The Future of Touch Screens
Touchscreen technology makes simultaneous use of audio, video, and interactive techniques, and because a touchscreen has no keyboard or mouse, it’s easy for most people to use. Touchscreen technology addresses the conflicting demands for smaller portable electronic products with larger displays, by eliminating traditional buttons without sacrificing screen size. Touchscreen technology will automatically adjust to the rapid change, which presents the menu in accordance with the functions that are used by users.
Touchscreens offer significant benefits to designers and users as mobile devices become a primary messaging, calendaring, and multimedia terminal. Touchscreens are trendy, popular, and very effective. Touchscreen displays are found today in airplanes, automobiles, gaming consoles, machine control systems, appliances and handheld display devices of every kind. These perform traditional touchscreen functions including interpreting single touches, and gestures such as tap, double-tap, pan, pinch, scroll and rotate. Touchscreens have also assisted in recent changes to the design of PDAs, as well as satellite navigation devices and mobile phones. Touchscreens incorporatingtactile feedback technology are expected to become a huge growth area -predictions are that by 2012 as many as 40% of mobile phones could usethis technology. Consumer demand for more interactivity and capabilities make the touchscreen of any device—GPS or otherwise—even more critical. What is touchscreen technology and how does it work. ” Wikipedia reports that there are 10 different ways to create a touchscreen. Surface Acoustic Wave Touchscreens The Surface Acoustic Wave (SAW) technology is one of the most advanced touch screen types and is recommended for ATMs, Amusement Parks, Banking and Financial Applications, public information kiosks, computer based training, or other high traffic indoor environments. Similar to capacitive touchscreens, DST employs sensors on a chemically treated glass surface to detect the energy created by touch. The combination of these three key technologies means that specifying a touchscreen for your product can simply be a matter of deciding on the screen size and level of performance that you require. Eighty percent of all screen products shipped today are touchscreen, and that appears to be holding steady from year to year.
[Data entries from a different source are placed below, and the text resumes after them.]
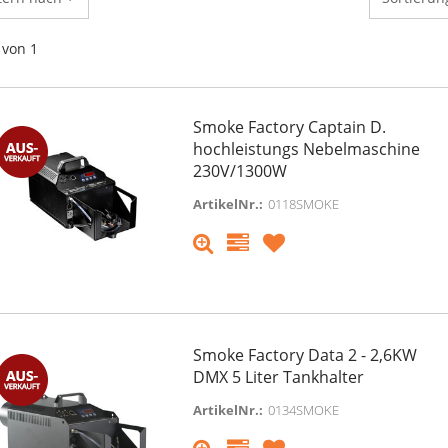
von 1
Smoke Factory Captain D.
hochleistungs Nebelmaschine
230V/1300W
ArtikelNr.:
0118SMOKE
Smoke Factory Data 2 - 2,6KW
DMX 5 Liter Tankhalter
ArtikelNr.:
0134SMOKE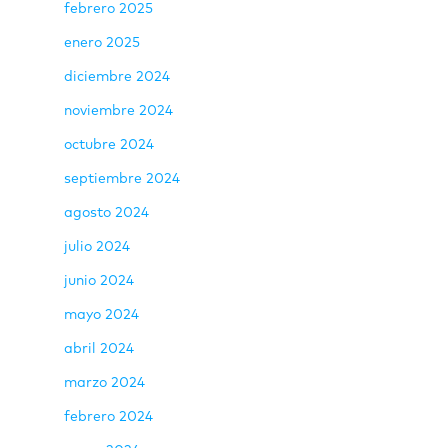
febrero 2025
enero 2025
diciembre 2024
noviembre 2024
octubre 2024
septiembre 2024
agosto 2024
julio 2024
junio 2024
mayo 2024
abril 2024
marzo 2024
febrero 2024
Touchscreen technology has improved its basic offerings to eliminate its early reputation of being expensive and unreliable. Capacitive touchscreen technology is fueling a new generation of GPS devices that will enter the market this year and in early 2009. The most recent wave of innovations in touchscreen technology includes the use of both pen and finger touch, with an ability to differentiate between the two. With these improvements, touchscreen technology has become a viable user interface for many embedded systems. In short: You haven’t missed out on the touchscreen opportunity if you didn’t buy Apple. One might get a sense that touchscreen deployment is becoming more commonplace as the technology becomes less costly and more reliable.